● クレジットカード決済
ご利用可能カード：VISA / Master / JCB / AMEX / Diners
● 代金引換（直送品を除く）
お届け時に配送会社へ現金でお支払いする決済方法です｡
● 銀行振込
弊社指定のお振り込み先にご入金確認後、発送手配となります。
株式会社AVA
☆ ☆ ☆
A verbatim transcription of all the entries above is required.

● クレジットカード決済
ご利用可能カード：VISA / Master / JCB / AMEX / Diners
● 代金引換（直送品を除く）
お届け時に配送会社へ現金でお支払いする決済方法です｡
● 銀行振込
弊社指定のお振り込み先にご入金確認後、発送手配となります。
株式会社AVA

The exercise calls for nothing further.